We turn now to answering common language questions, starting with one sent in by an anonymous resident of Washington, D.C., who writes:
Q. I am the chief justice of the United States, and I'm hoping you can settle an argument. I say the correct wording is: ''My mother says to choose the very best one and you are it!'' Whereas my colleagues insist that it should be: ''My mother says to choose the very best one and y, o, u, spells YOU!'' Please answer promptly, as this involves the death penalty.
A. We put your question to the American Bar Association, which sent us a 127-page response.
Q. What does it say?
A. We have no idea.
Q. What is the correct usage of the phrase ``being as how''?
A. It is correctly used as follows: ``Steer clear of the gumbo, being as how Bernice can't find her hair net.''
Q. As far as grammar, what is the difference between ''bring'' and ``take''?
A. ''Bring'' is a prehensile imprecation that must be used in the vindictive tense.
EXAMPLE: ``Earl should of never brung Silly String to the viewing.''
Whereas ''take'' is used in fraternal exhortations.
EXAMPLE: ``Take a gander at THEM headlamps!''
Q. How come airplane pilots always tell you to ``sit back and enjoy the flight''?
A. They find it amusing when you break the nose of the person sitting behind you.
Q. As a fourth-year medical student, I am wondering if there is any way to remember the difference between ''prostrate'' and ``prostate.''
A. We contacted the Mayo Clinic, which informs us that surgeons there use this simple poem:
If two R's are found, it is down on the ground
If one R is on hand, then it is a gland.
Q. What about ''transpire'' vs. ``perspire''?
A. That one still has them stumped.
Q. Do you have any true examples of strong grammar usage that you are not making up, sent in by alert readers?

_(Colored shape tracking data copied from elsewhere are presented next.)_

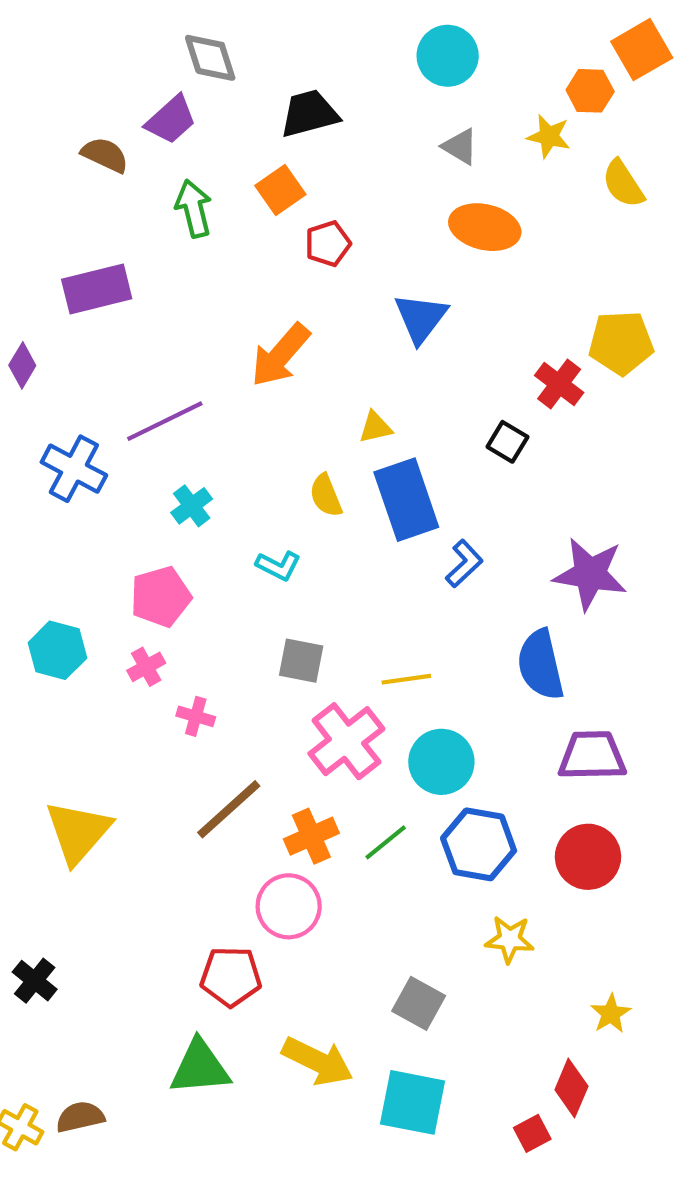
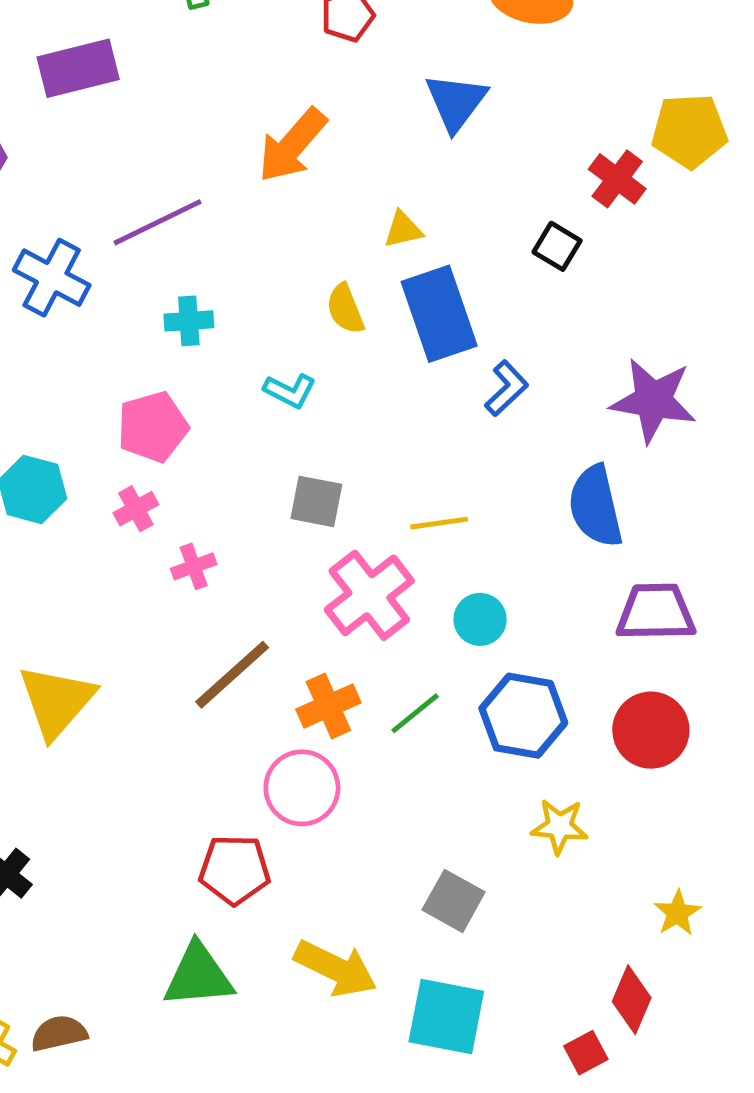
cyan cross: (192, 506) -> (189, 321), turned 33
pink cross: (196, 716) -> (194, 566), turned -36
cyan circle: (441, 762) -> (480, 619), size x0.7

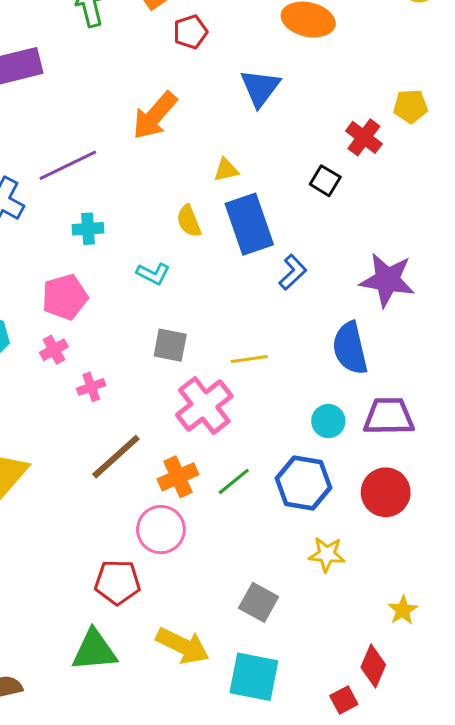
yellow pentagon: (689, 131) -> (410, 106), size x0.7
cyan circle: (480, 619) -> (328, 421), moved

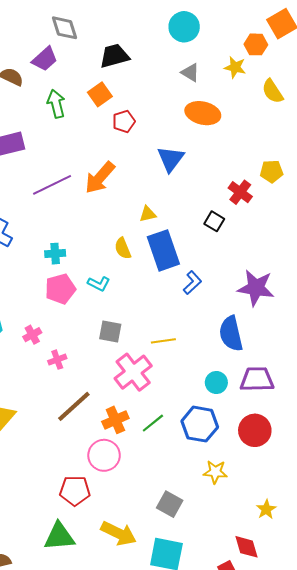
purple line: (68, 165) -> (52, 185), moved
pink pentagon: (65, 297) -> (60, 289), moved
red diamond: (373, 666) -> (247, 547), turned -40

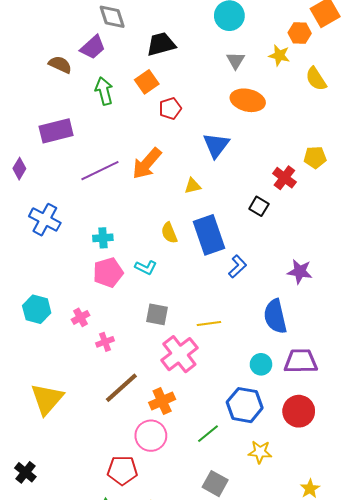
gray triangle: (190, 73) -> (235, 61), turned 30
yellow triangle: (148, 214) -> (193, 186), moved
purple star: (256, 288) -> (300, 272), size x0.7
green line: (153, 423) -> (208, 434), moved

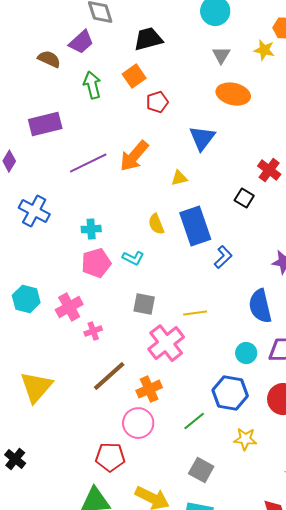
pink cross: (81, 317) -> (69, 307), size x1.5

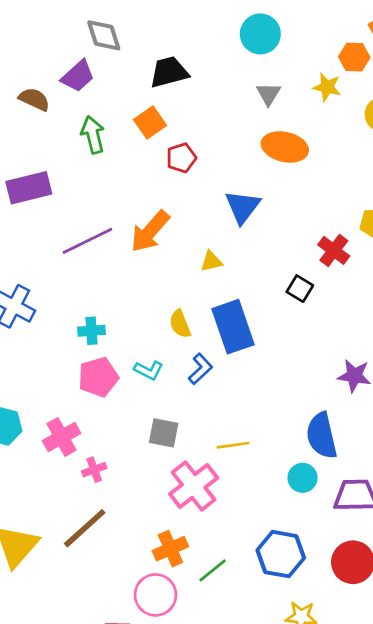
blue L-shape: (223, 257) -> (200, 369), moved
cyan circle: (246, 353) -> (303, 478), moved
brown line: (109, 376) -> (85, 528), moved
green line: (194, 421) -> (213, 570), moved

A. You are darned tooting:
-- Pat Anthony sent in a letter to the editor published in the El Dorado News-Times in Arkansas, which begins as follows: ``I would like to apologize for my stupid acts and irresponsible behavior. I know I shouldn't have rode my horse into town drunk much less in Wal-Mart.''
--Terry Zeri sent in a sign from the wall of a restroom in Fremont Lake, Wyo., which states: ``THIS RESTROOM IS CLEANED BY VOLUNTEERS. PLEASE HELP US KEEP THEM CLEAN.''
--Anne Morter sent in a police-blotter item from the Lake County Examiner in Oregon, concerning a woman arrested for allegedly abusing geese. The item states that the woman ``was released under the conditions that she is to have no contact in person, by telephone or through a third party with geese.''
TODAY'S WRITING TIP: In writing a letter of recommendation for an employee, be sure to give it a ``positive spin.''
WRONG: Bob occasionally has a problem with his temper.
RIGHT: Bob took full responsibility for the firebomb in Accounts Receivable.